▸ **RECORDS FOR THIS TASK**:
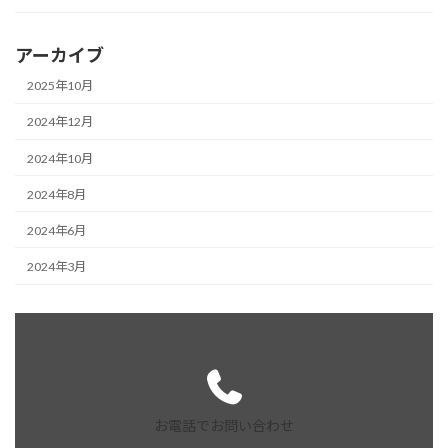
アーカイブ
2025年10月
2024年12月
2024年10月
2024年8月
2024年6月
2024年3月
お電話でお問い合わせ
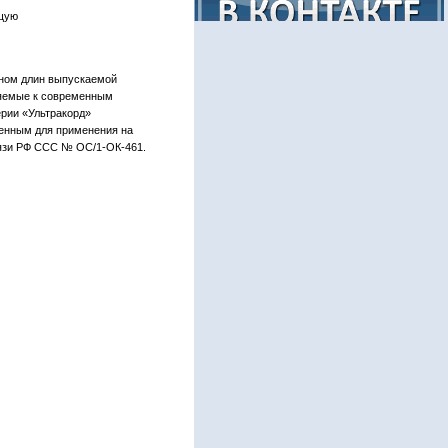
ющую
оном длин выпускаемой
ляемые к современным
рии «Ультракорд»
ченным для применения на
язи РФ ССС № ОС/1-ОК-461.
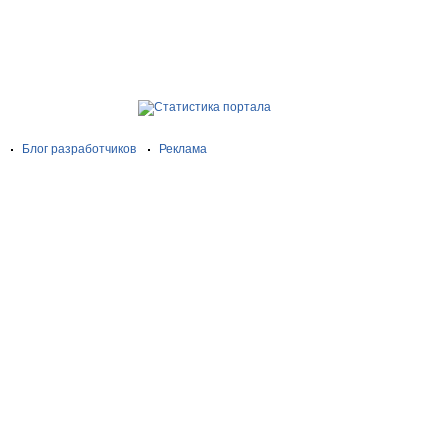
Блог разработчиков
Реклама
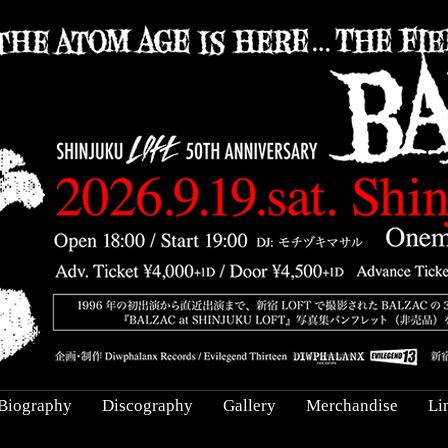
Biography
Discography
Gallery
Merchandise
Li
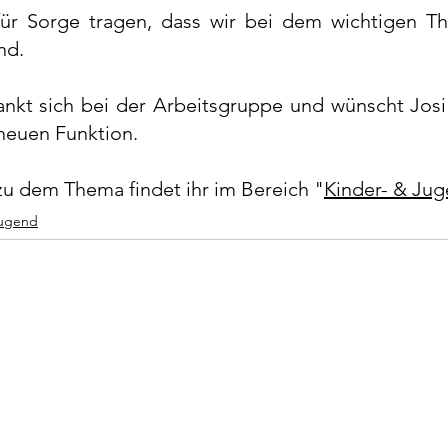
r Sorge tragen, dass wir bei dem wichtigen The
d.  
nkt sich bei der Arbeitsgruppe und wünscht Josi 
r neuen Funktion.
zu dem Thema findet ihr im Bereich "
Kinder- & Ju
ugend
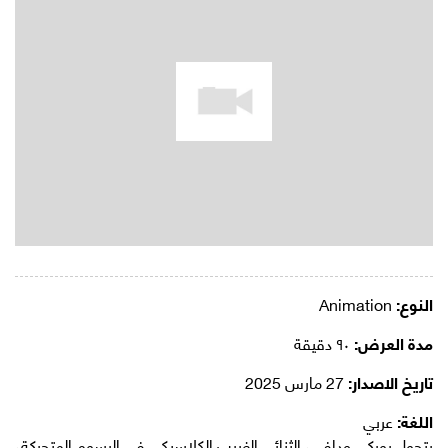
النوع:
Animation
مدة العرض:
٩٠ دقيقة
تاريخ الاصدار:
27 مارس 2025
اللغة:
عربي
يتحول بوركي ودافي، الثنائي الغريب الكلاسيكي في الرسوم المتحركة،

* * *

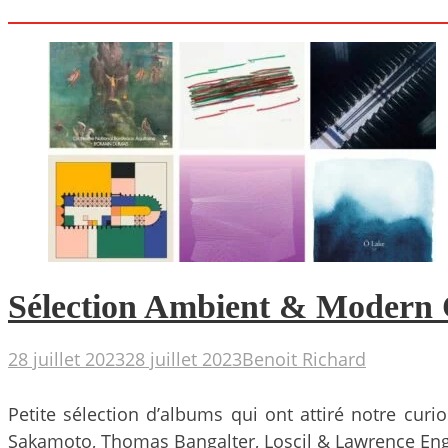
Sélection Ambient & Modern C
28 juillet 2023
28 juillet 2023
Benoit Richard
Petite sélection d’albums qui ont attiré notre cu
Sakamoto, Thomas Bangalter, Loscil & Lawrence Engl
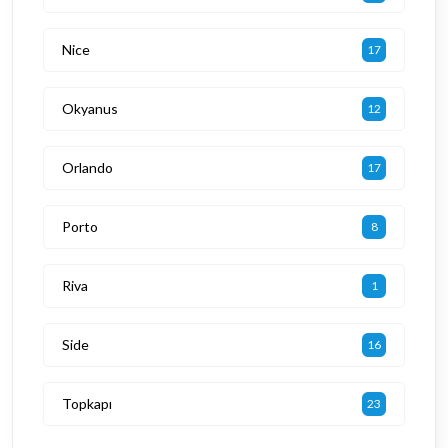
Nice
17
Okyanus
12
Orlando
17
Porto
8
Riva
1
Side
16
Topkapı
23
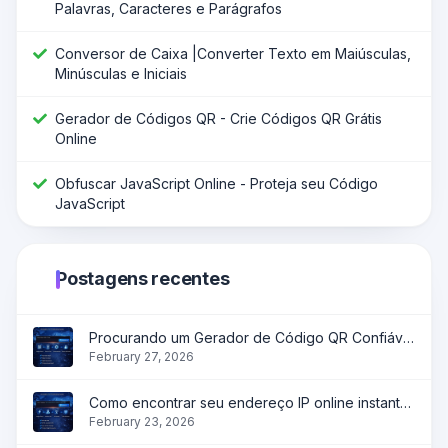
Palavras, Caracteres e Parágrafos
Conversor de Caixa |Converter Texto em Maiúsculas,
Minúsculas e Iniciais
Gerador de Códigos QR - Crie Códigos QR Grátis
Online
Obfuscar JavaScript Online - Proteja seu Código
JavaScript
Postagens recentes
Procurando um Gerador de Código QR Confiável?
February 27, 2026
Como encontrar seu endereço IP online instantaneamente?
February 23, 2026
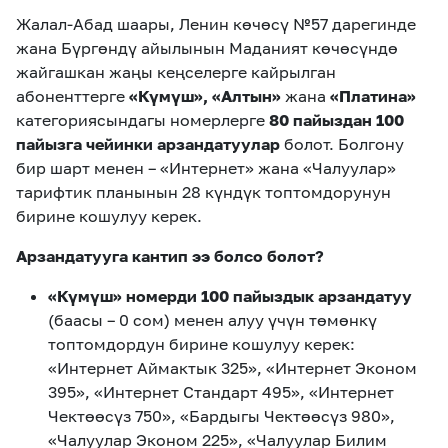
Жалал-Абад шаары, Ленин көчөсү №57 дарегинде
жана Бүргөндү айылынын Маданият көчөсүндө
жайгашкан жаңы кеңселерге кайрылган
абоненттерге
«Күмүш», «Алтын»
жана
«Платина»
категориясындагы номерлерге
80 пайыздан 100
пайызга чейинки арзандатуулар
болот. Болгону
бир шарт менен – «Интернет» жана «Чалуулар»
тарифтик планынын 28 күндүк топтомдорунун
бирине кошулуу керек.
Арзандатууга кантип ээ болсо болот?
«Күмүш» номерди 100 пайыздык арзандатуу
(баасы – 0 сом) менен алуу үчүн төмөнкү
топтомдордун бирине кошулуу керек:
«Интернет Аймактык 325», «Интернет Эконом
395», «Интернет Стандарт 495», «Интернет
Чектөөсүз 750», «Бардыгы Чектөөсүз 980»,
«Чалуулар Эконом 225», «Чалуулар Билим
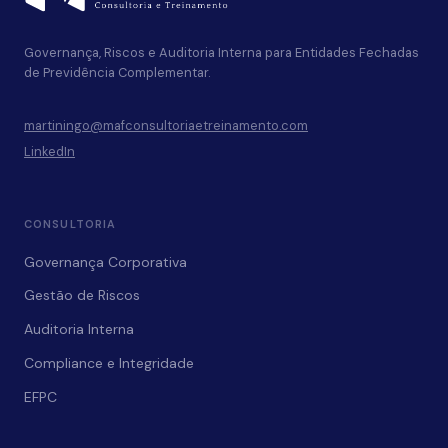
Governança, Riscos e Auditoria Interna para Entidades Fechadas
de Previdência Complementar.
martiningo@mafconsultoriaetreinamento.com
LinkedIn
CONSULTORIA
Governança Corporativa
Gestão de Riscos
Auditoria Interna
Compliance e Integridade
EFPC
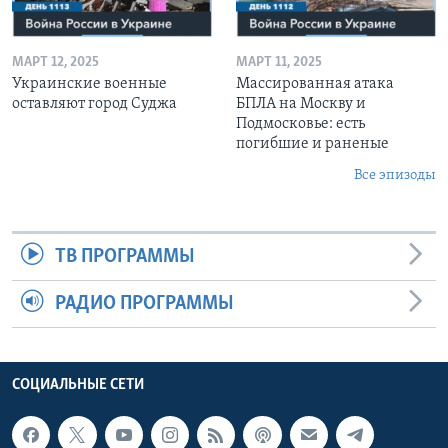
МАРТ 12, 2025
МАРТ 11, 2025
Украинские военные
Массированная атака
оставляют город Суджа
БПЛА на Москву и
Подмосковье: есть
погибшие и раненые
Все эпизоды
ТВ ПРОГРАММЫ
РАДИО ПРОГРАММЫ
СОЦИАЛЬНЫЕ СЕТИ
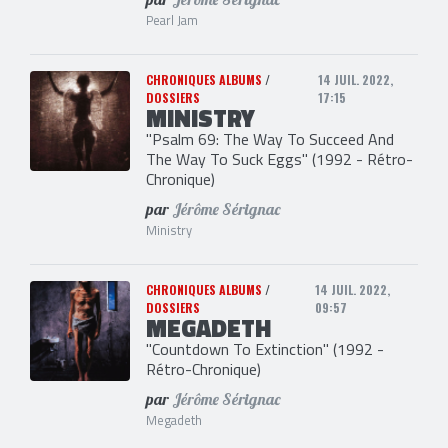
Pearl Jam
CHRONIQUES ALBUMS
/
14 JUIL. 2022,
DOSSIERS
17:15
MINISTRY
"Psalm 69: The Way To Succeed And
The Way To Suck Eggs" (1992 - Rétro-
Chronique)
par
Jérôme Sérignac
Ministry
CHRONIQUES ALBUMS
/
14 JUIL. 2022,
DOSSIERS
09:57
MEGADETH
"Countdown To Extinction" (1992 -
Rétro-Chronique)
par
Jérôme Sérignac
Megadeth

--

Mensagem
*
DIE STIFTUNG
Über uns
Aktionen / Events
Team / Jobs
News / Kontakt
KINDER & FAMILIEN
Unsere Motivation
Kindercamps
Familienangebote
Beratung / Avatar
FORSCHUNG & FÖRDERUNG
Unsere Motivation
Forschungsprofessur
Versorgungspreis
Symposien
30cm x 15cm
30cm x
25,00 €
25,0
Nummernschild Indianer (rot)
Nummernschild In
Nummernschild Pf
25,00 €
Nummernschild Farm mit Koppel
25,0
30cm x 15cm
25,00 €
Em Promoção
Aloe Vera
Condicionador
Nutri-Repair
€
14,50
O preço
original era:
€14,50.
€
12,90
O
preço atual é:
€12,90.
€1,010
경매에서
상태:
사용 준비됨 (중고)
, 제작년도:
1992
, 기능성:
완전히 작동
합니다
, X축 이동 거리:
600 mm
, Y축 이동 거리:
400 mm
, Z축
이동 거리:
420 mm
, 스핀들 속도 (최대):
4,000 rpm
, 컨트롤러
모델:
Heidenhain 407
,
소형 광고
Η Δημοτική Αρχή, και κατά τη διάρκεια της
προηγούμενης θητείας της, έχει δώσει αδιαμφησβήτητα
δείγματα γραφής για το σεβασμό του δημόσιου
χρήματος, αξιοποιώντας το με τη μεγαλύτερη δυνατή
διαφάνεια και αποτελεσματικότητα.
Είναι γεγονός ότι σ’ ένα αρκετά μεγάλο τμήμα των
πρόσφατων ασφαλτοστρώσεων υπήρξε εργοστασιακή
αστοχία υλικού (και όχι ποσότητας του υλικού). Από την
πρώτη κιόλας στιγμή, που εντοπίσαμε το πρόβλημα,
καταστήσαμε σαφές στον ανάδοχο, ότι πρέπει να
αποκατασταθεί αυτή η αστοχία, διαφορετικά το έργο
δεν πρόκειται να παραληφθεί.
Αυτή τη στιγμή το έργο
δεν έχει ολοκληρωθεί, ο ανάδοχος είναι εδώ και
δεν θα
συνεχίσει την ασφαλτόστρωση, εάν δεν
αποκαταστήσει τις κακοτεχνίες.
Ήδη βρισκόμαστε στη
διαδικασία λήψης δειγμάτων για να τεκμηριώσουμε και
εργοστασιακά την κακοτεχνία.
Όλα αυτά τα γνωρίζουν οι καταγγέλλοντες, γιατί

▸ **EXERCISE AIM**:
What lines of the material above include "Күмүш"? Copy each one.

▸ **PROBLEM SOLUTION**:
«Күмүш», «Алтын»
«Күмүш» номерди 100 пайыздык арзандатуу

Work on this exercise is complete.